IrAEs caused by ICIs can complicate effective therapy and limit these use in patients with cancer [35, 36]. Understanding the precise pathophysiology associated with irAEs is critical for developing noninvasive developing diagnostic and therapeutic strategies for CIP. In this study, we used BALF, a noninvasive reproducible sampling method, to generate a comprehensive and systematic single-cell transcriptomic atlas of CIP. We identified the key cellular players, molecular pathways, and effector programs associated with CIP. Furthermore, the trajectories for both T cells and myeloid cells, as well as TCRαβ analysis, demonstrated the cellular differentiation programs and clonality expansion associated with CIP. We are the first to use scRNA-seq and scTCR-seq to present a transcriptomic atlas of the bronchoalveolar immune landscape in CIP, comparing immune cell types as well as their precise phenotype and clonotype distribution to those of ICIs treated patients without CIP, and validated these results with flow cytometry and cytokine expression analysis. Recently, a study conducted by Franken et al. [37] have performed deep immune profiling using scRNA-seq and scTCR-seq to discover the mechanism of CIP; however, they compared CIP patients with ICI-untreated cancer patients, which may not reflect the real differences in cellular and molecular characteristics of irAEs induced by ICIs therapy.
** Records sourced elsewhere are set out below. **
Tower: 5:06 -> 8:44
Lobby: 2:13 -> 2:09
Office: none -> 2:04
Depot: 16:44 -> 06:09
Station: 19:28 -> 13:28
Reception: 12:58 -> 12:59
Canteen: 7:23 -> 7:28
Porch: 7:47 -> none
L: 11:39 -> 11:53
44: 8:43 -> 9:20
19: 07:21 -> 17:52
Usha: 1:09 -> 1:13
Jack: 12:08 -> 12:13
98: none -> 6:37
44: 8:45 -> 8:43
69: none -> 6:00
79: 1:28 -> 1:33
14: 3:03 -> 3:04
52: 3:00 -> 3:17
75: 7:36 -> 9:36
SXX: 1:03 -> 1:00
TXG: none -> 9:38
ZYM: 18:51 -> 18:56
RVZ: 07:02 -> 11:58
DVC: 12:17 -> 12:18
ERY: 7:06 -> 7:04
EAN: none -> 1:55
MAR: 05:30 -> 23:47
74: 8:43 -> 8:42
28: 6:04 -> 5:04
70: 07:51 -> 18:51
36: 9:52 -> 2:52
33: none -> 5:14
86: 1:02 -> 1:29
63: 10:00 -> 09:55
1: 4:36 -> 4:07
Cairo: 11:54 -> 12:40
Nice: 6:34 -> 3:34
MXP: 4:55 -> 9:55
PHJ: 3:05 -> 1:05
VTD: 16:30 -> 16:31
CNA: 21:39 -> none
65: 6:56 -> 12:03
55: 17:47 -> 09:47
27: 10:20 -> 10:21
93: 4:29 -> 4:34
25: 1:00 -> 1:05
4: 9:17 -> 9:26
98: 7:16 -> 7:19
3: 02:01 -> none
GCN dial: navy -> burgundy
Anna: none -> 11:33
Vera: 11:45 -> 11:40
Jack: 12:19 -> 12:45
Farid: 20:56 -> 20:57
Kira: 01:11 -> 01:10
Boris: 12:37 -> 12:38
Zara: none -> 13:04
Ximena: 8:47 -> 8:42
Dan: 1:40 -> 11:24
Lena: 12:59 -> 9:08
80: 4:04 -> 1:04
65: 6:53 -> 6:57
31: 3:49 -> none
Here, we demonstrated a dramatic accumulation of CXCL13+ CD4+ T and CXCL13+ CD8+ T cells, characterized by high expression levels of the cytotoxic effector signatures IFNG, GZMB, and PRF1, which supports previous findings that CD4+ and CD8+ T cell accumulation are hallmarks of CIP [25, 27, 37]. Recent studies have shown that elevated frequencies and activation of CXCL13+ T cells associated with an effective response to ICIs therapy [38,39,40]. TCR clonal expansion analysis revealed that CXCL13+ T cells exhibited hyperexpanded TCR clonotypes, and pseudotime analysis revealed a potential differentiation trajectory from naïve to cytotoxic effector status, highlighting the important role of cellular phenotypical transition alongside CIP initiation and progression. Therefore, we hypothesized that the activation of naïve T cells played an important role in CIP and that the activation of such T cells induced the subsequent recruitment of additional CD8+ and CD4+ T cell populations from the blood.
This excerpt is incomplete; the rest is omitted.